> [Exercise description] Exclude the pictures and reproduce exactly the lines that run from the one holding "19 декабря 2020, 19:37" to the end of the entries below.

> [Working data]
■ ■ ■ ■ ■

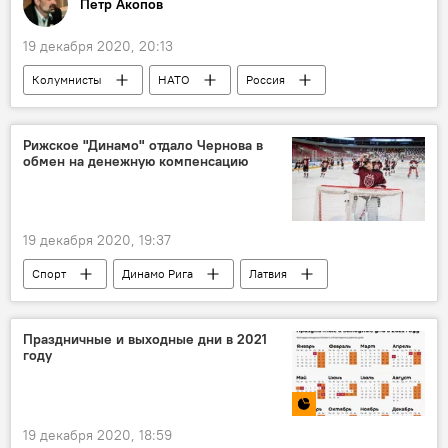
Петр Акопов
19 декабря 2020, 20:13
Колумнисты
НАТО
Россия
Китай
Рижское "Динамо" отдало Чернова в
обмен на денежную компенсацию
19 декабря 2020, 19:37
Спорт
Динамо Рига
Латвия
Праздничные и выходные дни в 2021
году
19 декабря 2020, 18:59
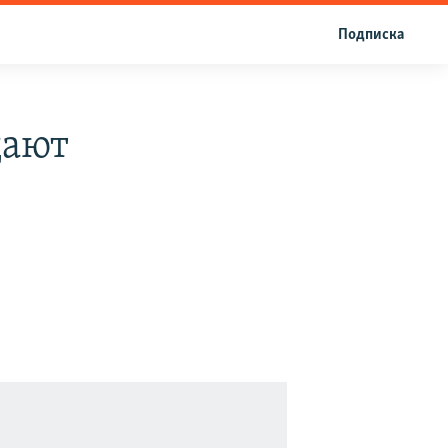
Подписка
дают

■ ■ ■ ■ ■

> [Exercise answer]
19 декабря 2020, 19:37
Спорт
Динамо Рига
Латвия
Праздничные и выходные дни в 2021
году
19 декабря 2020, 18:59
Подписка
дают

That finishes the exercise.